Possibili benefici della pulsazione:

  • Migliore risposta biologica
  • Meno generazione di calore
  • Maggiore penetrazione
  • Aumento della sensibilità cellulare
  • Variazione nella stimolazione
  • Possibile supporto per i ritmi cerebrali e la sincronizzazione neurale

Un nuovo campo nella biofisica e nella salute del cervello
Le frequenze pulsate nella fotobiomodulazione rappresentano una nuova frontiera tra fisica della luce, neuroscienze, bioelettricità e tecnologia rigenerativa. Sebbene molti meccanismi siano ancora in fase di ricerca, studi moderni indicano che la giusta combinazione di lunghezza d'onda, energia, ritmo del polso e durata del trattamento è decisiva per l'effetto biologico.

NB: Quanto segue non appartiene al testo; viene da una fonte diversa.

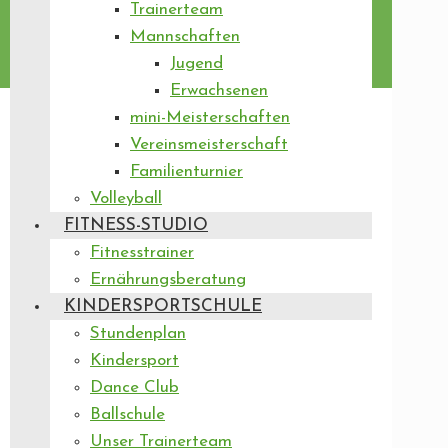
Trainerteam
Mannschaften
Jugend
Erwachsenen
mini-Meisterschaften
Vereinsmeisterschaft
Familienturnier
Volleyball
FITNESS-STUDIO
Fitnesstrainer
Ernährungsberatung
KINDERSPORTSCHULE
Stundenplan
Kindersport
Dance Club
Ballschule
Unser Trainerteam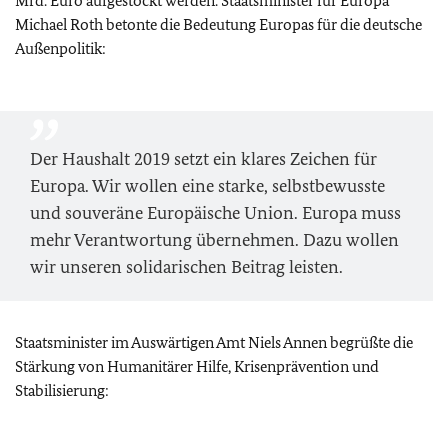
Mrd. Euro aufgestockt werden. Staatsminister für Europa
Michael Roth betonte die Bedeutung Europas für die deutsche
Außenpolitik:
Der Haushalt 2019 setzt ein klares Zeichen für
Europa. Wir wollen eine starke, selbstbewusste
und souveräne Europäische Union. Europa muss
mehr Verantwortung übernehmen. Dazu wollen
wir unseren solidarischen Beitrag leisten.
Staatsminister im Auswärtigen Amt Niels Annen begrüßte die
Stärkung von Humanitärer Hilfe, Krisenprävention und
Stabilisierung: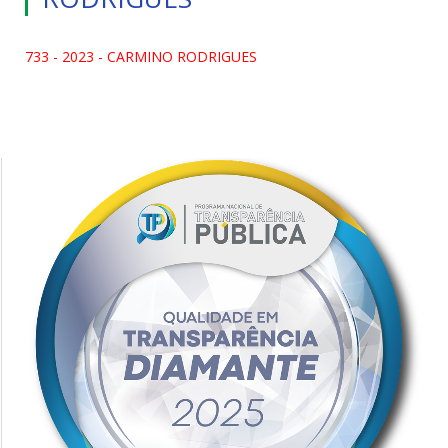
733 - 2023 - CARMINO RODRIGUES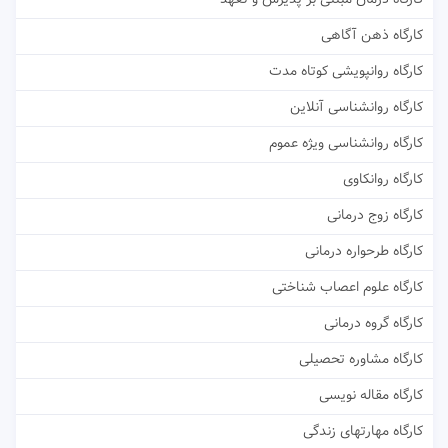
کارگاه ذهن آگاهی
کارگاه روانپویشی کوتاه مدت
کارگاه روانشناسی آنلاین
کارگاه روانشناسی ویژه عموم
کارگاه روانکاوی
کارگاه زوج درمانی
کارگاه طرحواره درمانی
کارگاه علوم اعصاب شناختی
کارگاه گروه درمانی
کارگاه مشاوره تحصیلی
کارگاه مقاله نویسی
کارگاه مهارتهای زندگی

Il casco Luci Phi è stato sviluppato per esplorare questo potenziale attraverso un controllo multicanale avanzato, una modulazione di frequenza programmabile e un'erogazione mirata di luce al cervello.

Sommario

Il casco LuciPhi PBM combina la moderna fotobiomodulazione, la luce del vicino infrarosso, il controllo intelligente e la tecnologia LED avanzata in un sistema intuitivo progettato per il supporto mentale, la concentrazione, il recupero e il benessere generale del cervello.

La tecnologia si basa su principi biologici legati alla luce, al turnover energetico e alla funzione mitocondriale.

Sebbene la ricerca sia ancora in fase di sviluppo, ci sono molte prove che la stimolazione cerebrale basata sulla luce diventerà un’area sempre più importante nell’ambito della futura tecnologia per la salute, il benessere e le prestazioni.

Informazioni importanti

Il casco LuciPhi PBM non è destinato a diagnosticare, trattare, curare o prevenire malattie. Il prodotto è sviluppato per il benessere, il recupero, le prestazioni mentali e il benessere generale. Le esperienze possono variare da individuo a individuo.

A proposito di Uno Vita

Uno Vita AS in Moss lavora con tecnologia, innovazione sanitaria, fotobiomodulazione, benessere e future soluzioni di ispirazione biologica. L’obiettivo è rendere la tecnologia avanzata più accessibile alle persone che vogliono supportare energia, benessere, concentrazione e qualità della vita.